While Blend ended 2021 with 343 banks on its platform including 34 of the top 100 financial service firms and its customers also processed about 25% of mortgages, the mortgage tech company faces serious growth challenges. Blend operates a usage-based billing model, so its clients pay more as they use the platform more. It’s projecting that its clients will process far fewer loans in 2022 as a result of higher mortgage rates depressing refis. 

Blend also burned through a stunning amount of cash in the months leading up to its initial public offering in July 2021. It’s still spending heavily, according to company filings with the Securities and Exchange Commission

The firm’s net cash loss from financing activities grew more than 80-fold to $633.9 million last year from $7.9 million in 2020 driven by the acquisition of Title 365 in a $422 million deal. The increasing mortgage rates are now forcing Blend to pull back “very hard” on hiring and hinted layoffs in title insurance, reviewing its overall cost structure in part to offset the decline in mortgage originations. 

With a fixed pie of the market, software as a service companies like Blend will rush to cut costs and diversify their business to weather the storm, said Hale.
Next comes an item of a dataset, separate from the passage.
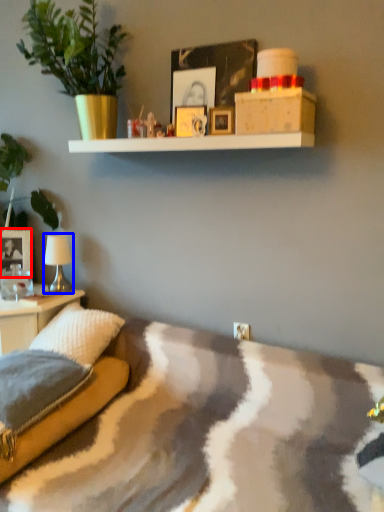 Question: Which point is further to the camera, picture frame (highlighted by a red box) or table lamp (highlighted by a blue box)?

Choices:
 (A) picture frame
 (B) table lamp

Answer: (A)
In the long run, the firm sees title insurance as just one component of a platform providing end-to-end services to lenders and consumers. 

The extent to which Blend can add mortgage customers, grow software adoption, and the ability for Blend to continue diversifying revenue beyond mortgage into home equity, personal loans, auto loans, and account openings are crucial factors for Blend, said industry observer Julian Hebron, founder at The Basis Point.
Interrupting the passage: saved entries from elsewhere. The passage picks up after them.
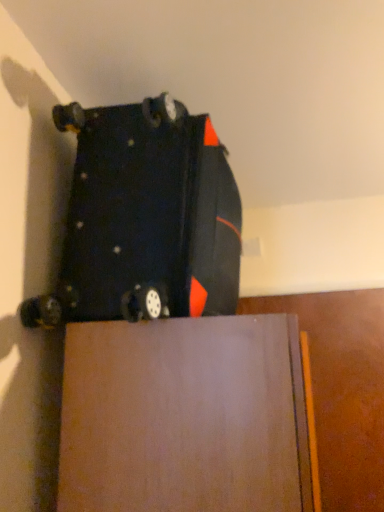 Where is `matte black suitcase at center`? matte black suitcase at center is located at coordinates (145, 218).

Describe the element at coordinates (145, 218) in the screenshot. The width and height of the screenshot is (384, 512). I see `matte black suitcase at center` at that location.

Identify the location of matte black suitcase at center. This screenshot has width=384, height=512. (145, 218). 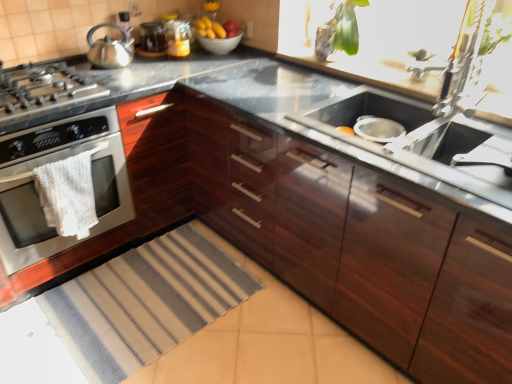 You are a GUI agent. You are given a task and a screenshot of the screen. Output one action in this format:
    pyautogui.click(x=<x>, y=<y>)
    Task: Click on the polished stainless steel kettle at left
    The width and height of the screenshot is (512, 384).
    Given the screenshot: What is the action you would take?
    pyautogui.click(x=110, y=49)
In a year of major potential consolidation in the mortgage industry, Blend is betting its software will help its reach in meeting consumer demand at a lower cost in a downturn market. 

The company is not only capitalizing on technology for its mortgage businesses including Blend Income and Blend Close, but also plans on investing in the consumer banking sector for Blend Builder, a tool that lets customers customize the components they wish to use with a drag-and-drop interface, expanding its footprint in the broader fintech market. 

In 2021, Blend processed more than 1.8 million transactions for mortgage lenders, representing 38 percent growth from the previous year. Meanwhile, consumer banking transactions totaled just 300,000 last year, from 87,000 in 2020. 

“It’s a tough day to be in the mortgage business if you’re a public company,” said Hale. “People are looking for new strategies, new technology, evolutions, new platforms, new workflows.”